- [PROBLEM DESCRIPTION] Where in the material does the word "Trade" appear? Copy each line that has it.

- [RECORDS FOR PROCESSING]
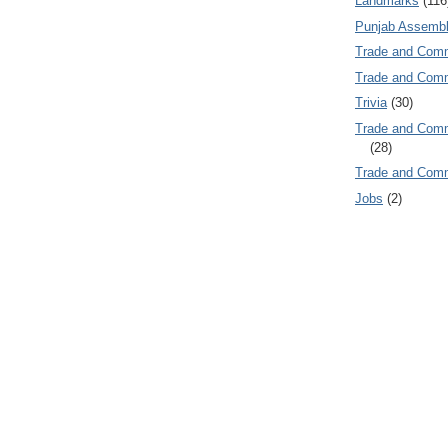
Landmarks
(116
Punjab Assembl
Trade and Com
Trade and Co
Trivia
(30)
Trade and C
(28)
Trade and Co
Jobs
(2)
==
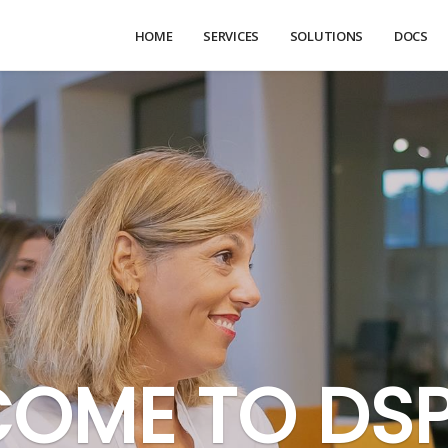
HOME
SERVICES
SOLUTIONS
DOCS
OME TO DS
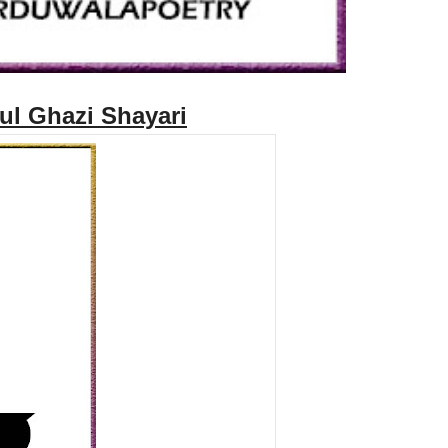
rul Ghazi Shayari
* * *
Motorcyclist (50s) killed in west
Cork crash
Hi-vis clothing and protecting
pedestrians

- [FINAL ANSWER]
Trade and Com
Trade and Co
Trade and C
Trade and Co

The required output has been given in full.